Transcribed page contents ::

───

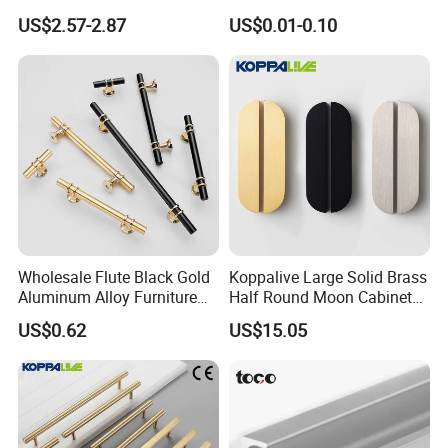
Door Pull for Wardrobe and
Knurled Black Plastic Knob
US$2.57-2.87
US$0.01-0.10
Drawer
Wholesale Flute Black Gold
Koppalive Large Solid Brass
Aluminum Alloy Furniture
Half Round Moon Cabinet
Care of Brass Finishes
Cabinet Knobs and Handles
Door Drawer Pull Handle
US$0.62
US$15.05
Gold Black Brushed Nickel
Semi Circle Handle for
The finish of this product has been lacquered with anti-
Cupboard & Wardrobe
oxygen oil sealing,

───

Please transcribe all of the entries word for word, with the pictures left out.

Door Pull for Wardrobe and
Knurled Black Plastic Knob
US$2.57-2.87
US$0.01-0.10
Drawer
Wholesale Flute Black Gold
Koppalive Large Solid Brass
Aluminum Alloy Furniture
Half Round Moon Cabinet
Care of Brass Finishes
Cabinet Knobs and Handles
Door Drawer Pull Handle
US$0.62
US$15.05
Gold Black Brushed Nickel
Semi Circle Handle for
The finish of this product has been lacquered with anti-
Cupboard & Wardrobe
oxygen oil sealing,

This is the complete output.